Imagine at least ten defendants, times two lawyers, probably, at who knows what per hour. This was 1986 or so in North Carolina, so it wasn’t so bad in 1986 dollars, but today…I am reliably informed by Greensboro counsel that two lawyers, a partner and an associate, would be glad to work for you for a combined $700 an hour, and, at that, I’m knocking at least $100 off of what my source told me just to be safe.
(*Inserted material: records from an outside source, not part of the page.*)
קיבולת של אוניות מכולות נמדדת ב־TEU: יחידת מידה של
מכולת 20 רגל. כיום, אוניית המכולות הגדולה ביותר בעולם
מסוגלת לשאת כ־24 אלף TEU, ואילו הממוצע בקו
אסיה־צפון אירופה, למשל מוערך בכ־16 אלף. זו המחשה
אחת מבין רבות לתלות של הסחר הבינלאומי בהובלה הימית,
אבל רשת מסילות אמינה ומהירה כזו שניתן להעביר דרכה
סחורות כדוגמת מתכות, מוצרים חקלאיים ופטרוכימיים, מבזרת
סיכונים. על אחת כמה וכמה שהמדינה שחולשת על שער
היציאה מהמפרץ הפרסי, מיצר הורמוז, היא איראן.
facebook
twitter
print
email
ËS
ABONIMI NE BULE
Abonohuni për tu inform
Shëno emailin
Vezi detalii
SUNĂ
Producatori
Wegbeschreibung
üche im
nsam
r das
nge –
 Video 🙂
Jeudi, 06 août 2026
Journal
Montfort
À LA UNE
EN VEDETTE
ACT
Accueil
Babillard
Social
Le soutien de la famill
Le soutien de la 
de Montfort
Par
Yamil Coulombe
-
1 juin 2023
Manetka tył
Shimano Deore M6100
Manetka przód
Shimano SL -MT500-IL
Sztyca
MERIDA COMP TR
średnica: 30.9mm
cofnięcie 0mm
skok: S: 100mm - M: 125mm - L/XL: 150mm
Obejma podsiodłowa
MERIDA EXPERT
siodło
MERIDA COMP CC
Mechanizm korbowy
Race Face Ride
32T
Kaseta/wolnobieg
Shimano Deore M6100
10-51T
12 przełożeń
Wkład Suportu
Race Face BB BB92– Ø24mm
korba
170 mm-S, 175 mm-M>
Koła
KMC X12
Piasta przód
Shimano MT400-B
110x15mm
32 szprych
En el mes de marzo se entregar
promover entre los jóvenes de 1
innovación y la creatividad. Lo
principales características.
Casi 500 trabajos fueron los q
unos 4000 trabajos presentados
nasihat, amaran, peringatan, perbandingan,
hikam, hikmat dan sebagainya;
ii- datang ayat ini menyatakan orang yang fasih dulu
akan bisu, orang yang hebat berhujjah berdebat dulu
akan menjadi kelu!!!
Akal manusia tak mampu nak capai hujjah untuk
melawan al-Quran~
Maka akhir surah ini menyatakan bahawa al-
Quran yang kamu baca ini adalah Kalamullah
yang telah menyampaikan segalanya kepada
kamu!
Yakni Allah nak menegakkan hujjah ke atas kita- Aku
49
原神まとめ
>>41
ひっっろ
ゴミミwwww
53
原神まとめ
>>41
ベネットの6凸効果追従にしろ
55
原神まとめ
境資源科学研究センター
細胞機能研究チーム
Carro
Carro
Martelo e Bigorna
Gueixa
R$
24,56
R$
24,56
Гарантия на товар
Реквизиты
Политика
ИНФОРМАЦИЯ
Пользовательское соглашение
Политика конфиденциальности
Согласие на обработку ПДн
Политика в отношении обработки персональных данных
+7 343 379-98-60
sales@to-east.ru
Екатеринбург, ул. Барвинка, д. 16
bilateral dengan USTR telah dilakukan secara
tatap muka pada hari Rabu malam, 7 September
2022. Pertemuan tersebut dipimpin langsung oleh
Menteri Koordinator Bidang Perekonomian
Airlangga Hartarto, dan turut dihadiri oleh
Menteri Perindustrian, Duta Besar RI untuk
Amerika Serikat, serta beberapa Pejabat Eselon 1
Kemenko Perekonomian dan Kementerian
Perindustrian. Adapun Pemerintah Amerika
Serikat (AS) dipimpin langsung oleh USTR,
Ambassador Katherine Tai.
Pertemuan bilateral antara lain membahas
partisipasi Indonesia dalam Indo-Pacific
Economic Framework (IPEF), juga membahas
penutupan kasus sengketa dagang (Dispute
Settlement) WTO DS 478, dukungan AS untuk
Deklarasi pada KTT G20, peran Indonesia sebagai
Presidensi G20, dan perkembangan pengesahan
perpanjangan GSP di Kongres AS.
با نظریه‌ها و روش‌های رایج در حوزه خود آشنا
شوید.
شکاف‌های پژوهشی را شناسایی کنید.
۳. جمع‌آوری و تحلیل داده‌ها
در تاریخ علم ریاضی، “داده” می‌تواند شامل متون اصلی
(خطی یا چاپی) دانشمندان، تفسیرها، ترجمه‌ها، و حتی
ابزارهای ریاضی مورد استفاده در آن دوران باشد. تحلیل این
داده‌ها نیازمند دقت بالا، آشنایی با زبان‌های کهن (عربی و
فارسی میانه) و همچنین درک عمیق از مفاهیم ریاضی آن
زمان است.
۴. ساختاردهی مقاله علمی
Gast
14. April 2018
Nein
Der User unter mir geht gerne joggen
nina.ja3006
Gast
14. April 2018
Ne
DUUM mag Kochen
So multiply that by ten teams, times eight hours a day (plus whatever the lawyers felt like sneaking onto their timesheets) times five days looks something like $280,000 for the week’s work. Plus hotel rooms and meals and travel expenses for all of these people (I guess I could say men; I don’t remember a woman in the room.) That’s extremely conservative. Probably a good number of insurance companies were splitting these fees, but still.
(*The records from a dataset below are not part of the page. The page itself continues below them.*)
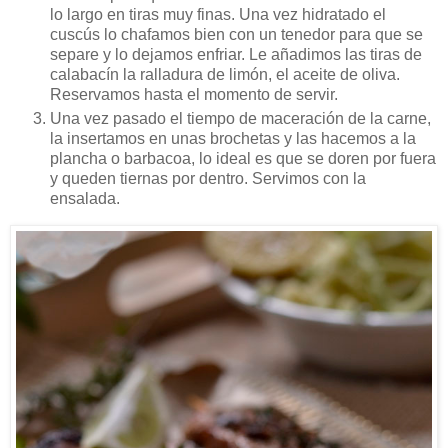
lo largo en tiras muy finas. Una vez hidratado el
cuscús lo chafamos bien con un tenedor para que se
separe y lo dejamos enfriar. Le añadimos las tiras de
calabacín la ralladura de limón, el aceite de oliva.
Reservamos hasta el momento de servir.
Una vez pasado el tiempo de maceración de la carne,
la insertamos en unas brochetas y las hacemos a la
plancha o barbacoa, lo ideal es que se doren por fuera
y queden tiernas por dentro. Servimos con la
ensalada.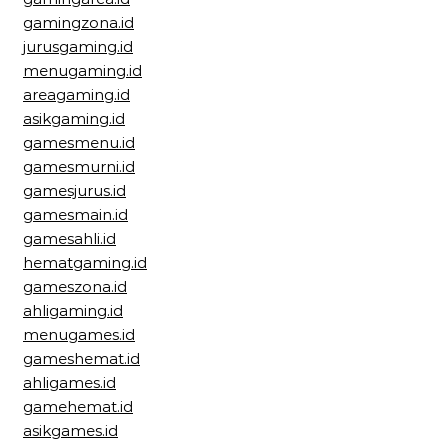
gamingzona.id
jurusgaming.id
menugaming.id
areagaming.id
asikgaming.id
gamesmenu.id
gamesmurni.id
gamesjurus.id
gamesmain.id
gamesahli.id
hematgaming.id
gameszona.id
ahligaming.id
menugames.id
gameshemat.id
ahligames.id
gamehemat.id
asikgames.id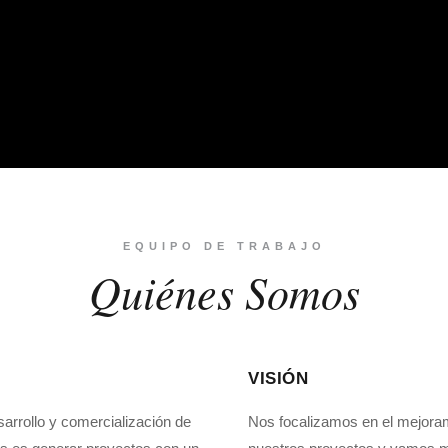
EQUIPO DE TRABAJO
Quiénes Somos
VISIÓN
arrollo y comercialización de
Nos focalizamos en el mejorami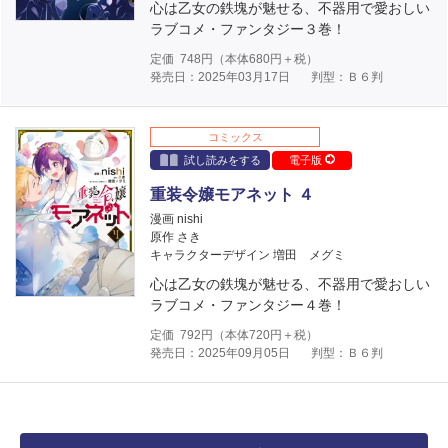
心は乙女の鉄塊が魅せる、不器用で愛おしい
ラブコメ・ファンタジー３巻！
定価
748
円（本体
680
円＋税）
発売日：2025年03月17日
判型：Ｂ６判
コミックス
試し読みをする
電子版
重装令嬢モアネット ４
漫画 nishi
原作 さき
キャラクターデザイン 増田 メグミ
心は乙女の鉄塊が魅せる、不器用で愛おしい
ラブコメ・ファンタジー４巻！
定価
792
円（本体
720
円＋税）
発売日：2025年09月05日
判型：Ｂ６判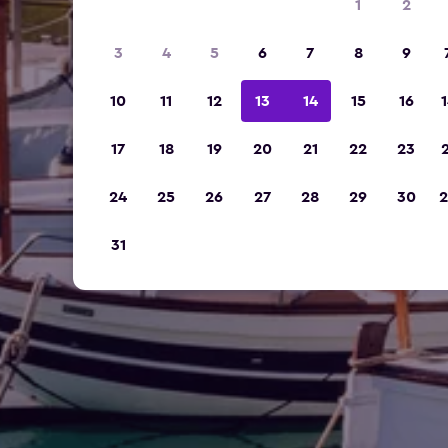
1
2
3
4
5
6
7
8
9
10
11
12
13
14
15
16
1
17
18
19
20
21
22
23
2
24
25
26
27
28
29
30
2
31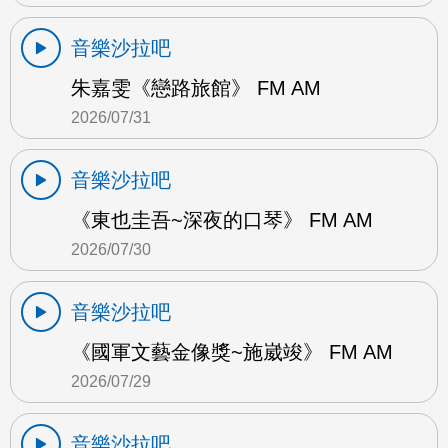
音樂沙拉吧
朱嘉雯《戀路旅館》 FM AM
2026/07/31
音樂沙拉吧
《東也圭吾~深夜的口琴》 FM AM
2026/07/30
音樂沙拉吧
《國軍文藝金像獎~施崴竣》 FM AM
2026/07/29
音樂沙拉吧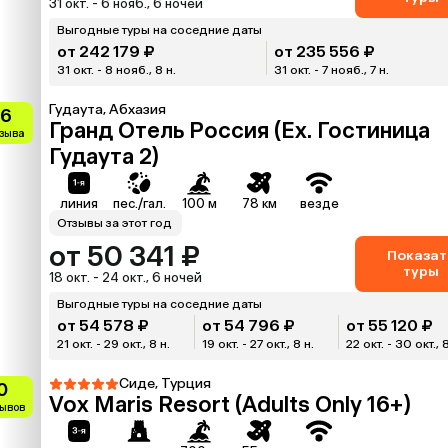
31 окт. - 6 нояб., 6 ночей
Выгодные туры на соседние даты
от 242 179 ₽
от 235 556 ₽
31 окт. - 8 нояб., 8 н.
31 окт. - 7 нояб., 7 н.
Гудаута, Абхазия
.6
Гранд Отель Россия (Ex. Гостиница
тзыва
Гудаута 2)
линия
пес./гал.
100 м
78 км
везде
Отзывы за этот год
от 50 341 ₽
Показат
туры
18 окт. - 24 окт., 6 ночей
Выгодные туры на соседние даты
от 54 578 ₽
от 54 796 ₽
от 55 120 ₽
21 окт. - 29 окт., 8 н.
19 окт. - 27 окт., 8 н.
22 окт. - 30 окт., 
Сиде, Турция
0
Vox Maris Resort (Adults Only 16+)
зывов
The Raleigh hotel where Dan and I stayed had a really delicious morning cinnamon-bun type thing on steroids that other lawyers strongly counselled us to try (having stayed there during other boondoggles). So there was that, anyway.
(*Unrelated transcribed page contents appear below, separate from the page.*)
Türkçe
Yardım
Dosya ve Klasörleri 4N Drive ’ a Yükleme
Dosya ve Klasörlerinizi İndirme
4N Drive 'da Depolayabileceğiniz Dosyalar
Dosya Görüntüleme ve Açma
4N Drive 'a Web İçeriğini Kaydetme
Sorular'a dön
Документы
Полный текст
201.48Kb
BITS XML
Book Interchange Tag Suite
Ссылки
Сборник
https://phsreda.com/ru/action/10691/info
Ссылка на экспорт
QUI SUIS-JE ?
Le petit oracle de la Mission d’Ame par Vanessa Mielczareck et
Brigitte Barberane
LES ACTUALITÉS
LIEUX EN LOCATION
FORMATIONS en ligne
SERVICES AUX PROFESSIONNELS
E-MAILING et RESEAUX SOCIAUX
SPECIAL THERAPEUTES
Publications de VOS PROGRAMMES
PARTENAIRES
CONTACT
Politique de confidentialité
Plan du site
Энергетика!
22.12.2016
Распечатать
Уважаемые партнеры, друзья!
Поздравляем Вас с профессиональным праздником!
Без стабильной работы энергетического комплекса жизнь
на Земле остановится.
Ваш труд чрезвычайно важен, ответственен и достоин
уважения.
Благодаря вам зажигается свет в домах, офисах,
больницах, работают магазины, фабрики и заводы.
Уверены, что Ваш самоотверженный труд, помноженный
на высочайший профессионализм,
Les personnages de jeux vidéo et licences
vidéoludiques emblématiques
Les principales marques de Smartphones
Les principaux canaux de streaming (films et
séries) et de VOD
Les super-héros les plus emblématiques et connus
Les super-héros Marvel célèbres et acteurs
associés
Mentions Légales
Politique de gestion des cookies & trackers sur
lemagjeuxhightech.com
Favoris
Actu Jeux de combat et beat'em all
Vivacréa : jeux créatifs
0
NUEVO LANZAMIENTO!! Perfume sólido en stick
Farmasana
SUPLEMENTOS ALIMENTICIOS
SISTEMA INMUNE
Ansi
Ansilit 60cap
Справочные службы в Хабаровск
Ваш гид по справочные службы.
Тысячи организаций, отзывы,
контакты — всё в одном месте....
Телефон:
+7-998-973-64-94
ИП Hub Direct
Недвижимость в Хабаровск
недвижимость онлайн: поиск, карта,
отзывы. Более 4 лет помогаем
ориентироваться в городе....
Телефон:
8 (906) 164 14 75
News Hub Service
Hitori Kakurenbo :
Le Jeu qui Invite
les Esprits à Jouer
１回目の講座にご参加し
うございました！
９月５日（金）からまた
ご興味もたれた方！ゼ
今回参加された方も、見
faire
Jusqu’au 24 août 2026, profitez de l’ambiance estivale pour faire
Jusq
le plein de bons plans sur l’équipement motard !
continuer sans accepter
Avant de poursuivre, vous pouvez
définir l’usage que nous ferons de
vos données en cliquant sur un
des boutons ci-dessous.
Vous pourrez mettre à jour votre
Let’s end this story quickly but with one footnote, see below.* We filed a motion to dismiss the lawsuit without any hearings or anything at all on the basis that the complaint was defective, like a bad lawnmower. The court didn’t really even need to know any real facts, was our theory.
People, I am here to tell you that my brief formed the basis for the court’s opinion dismissing the case. Under the business judgment rule, I argued, the plaintiff can’t just plead that the defendants behaved negligently, or made bad deals, or being were simply stupid businessmen (again, no women directors here!). They had to plead that in making bad loans the defendants had committed fraud or something worse, and they hadn’t pleaded it.
We won. Even Nancy’s law firm, which thought I was stupid, congratulated me. Years later, for some reason, I went back and looked at the complaint that the plaintiff had filed. There it was, on the bottom of the first page: defendants had acted fraudulently. Oh. Guess I missed that.
So did the court, the other defendants’ lawyers, and, for god’s sake, even the plaintiff’s own lawyers. Justice was not done because we were all, including the plaintiffs who ought to have been looking everything over desperately, missing one detail.
Why spend hundreds of thousands of dollars on informal discovery when no one can pay attention to what the complaint says in the first place? None of these people was even under oath. What, really, was the point? As I said in the previous post, we’re not very bright, are we?
*Peyton Alsobrook (not his real name) was one of the defendants’ lawyers; he was a partner in Nancy’s law firm, and died recently. Nancy and I have always joked about how at one point someone had posited the possibility that the plaintiff would try to turn the suit into a class action. Alsobrook put his feet up on the table, and, his voice gravelly and deep, and his accent impenetrable, scoffed, “Mmmrrrmmmmrrmm class action discovery mmmrrrrmmmm.” I don’t know what he said, but he sounded confident and dismissive.
There’s a story about him; I hope it’s not apocryphal. He played on the offensive line for Wake Forest’s football team. During his first game, he was going all out, blasting away at his opponent. It may have been Virginia; I hope so. Anyway the fellow he was trying to best got up at one point and said, “We’re going to be out here doing this all afternoon. Are you sure you want to keep going at it this way?” I trust you can see how this anecdote is not irrelevant to our theme.